▶ **Problem to work on**:
The full data, repeated exactly, is the only answer needed.

▶ **Data to process**:
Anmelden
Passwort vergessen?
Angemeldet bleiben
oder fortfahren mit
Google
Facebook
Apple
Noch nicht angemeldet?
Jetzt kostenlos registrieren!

▶ **Output below**:
Anmelden
Passwort vergessen?
Angemeldet bleiben
oder fortfahren mit
Google
Facebook
Apple
Noch nicht angemeldet?
Jetzt kostenlos registrieren!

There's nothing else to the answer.